Joško Gluić

Personal information
- Date of birth: 23 September 1951 (age 73)
- Place of birth: PR Croatia, FPR Yugoslavia
- Position(s): Midfielder

Senior career*
- Years: Team / Apps / (Gls)
- 1969–1974: Hajduk Split
- 1973: → Toronto Croatia (loan)
- 1974–1976: Go Ahead Eagles / 42 / (14)
- 1976–1977: Ajax / 9 / (0)
- 1978: Grazer AK
- 1978–1979: Olimpija Ljubljana / 3 / (0)

= Joško Gluić =

Yugoslav footballer

Joško Gluić (born 23 September 1951) is a Yugoslavian former footballer who played as a midfielder for HNK Hajduk Split, Go Ahead Eagles, AFC Ajax, Grazer AK and Olimpija Ljubljana during his career.

==Club career==
Gluić began his career in 1969 with HNK Hajduk Split with whom he won the Yugoslav First League championship in 1971, as well as the Yugoslav Cup in 1972 and 1973. In 1973, he had a loan spell in the National Soccer League with Toronto Croatia.
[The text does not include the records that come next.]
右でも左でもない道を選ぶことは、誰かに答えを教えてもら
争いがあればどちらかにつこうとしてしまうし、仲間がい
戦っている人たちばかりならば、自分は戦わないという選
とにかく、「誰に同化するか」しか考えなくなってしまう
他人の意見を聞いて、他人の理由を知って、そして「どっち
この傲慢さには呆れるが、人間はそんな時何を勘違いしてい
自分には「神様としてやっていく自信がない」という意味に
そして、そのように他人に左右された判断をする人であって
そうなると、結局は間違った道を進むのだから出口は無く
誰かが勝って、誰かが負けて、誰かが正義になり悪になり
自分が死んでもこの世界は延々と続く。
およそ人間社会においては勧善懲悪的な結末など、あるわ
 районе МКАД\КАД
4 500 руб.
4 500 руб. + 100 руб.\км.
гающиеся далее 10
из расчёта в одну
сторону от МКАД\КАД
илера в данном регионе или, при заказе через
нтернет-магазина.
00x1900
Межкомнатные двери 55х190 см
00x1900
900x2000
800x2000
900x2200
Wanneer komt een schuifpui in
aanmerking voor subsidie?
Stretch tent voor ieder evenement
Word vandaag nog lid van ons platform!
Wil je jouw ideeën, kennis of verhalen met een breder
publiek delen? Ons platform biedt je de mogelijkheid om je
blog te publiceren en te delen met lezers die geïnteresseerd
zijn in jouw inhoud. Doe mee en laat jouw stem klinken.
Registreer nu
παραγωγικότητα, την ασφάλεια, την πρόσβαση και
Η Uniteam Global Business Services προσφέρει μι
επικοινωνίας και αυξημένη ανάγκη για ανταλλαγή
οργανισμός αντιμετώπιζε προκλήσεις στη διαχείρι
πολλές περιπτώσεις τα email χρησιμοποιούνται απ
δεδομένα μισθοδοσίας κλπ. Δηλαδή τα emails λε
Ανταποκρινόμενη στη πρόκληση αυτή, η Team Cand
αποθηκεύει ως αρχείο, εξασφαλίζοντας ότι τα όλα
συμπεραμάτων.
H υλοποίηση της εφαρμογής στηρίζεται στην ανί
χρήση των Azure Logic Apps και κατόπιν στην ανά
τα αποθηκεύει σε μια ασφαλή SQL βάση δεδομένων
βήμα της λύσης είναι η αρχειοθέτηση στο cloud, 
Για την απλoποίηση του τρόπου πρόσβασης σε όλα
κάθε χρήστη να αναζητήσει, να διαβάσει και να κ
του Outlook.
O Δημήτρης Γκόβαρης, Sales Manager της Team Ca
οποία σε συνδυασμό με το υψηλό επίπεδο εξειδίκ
Afterwards he moved to the Netherlands, where he played 42 matches for Go Ahead Eagles scoring 14 goals. In 1976, he transferred to AFC Ajax, where he played in 9 matches without scoring. In the 1977/78 season, he played for Grazer AK in Austria, and then played for Olimpija Ljubljana in the 1978-1979 season, making three appearances that season, before retiring.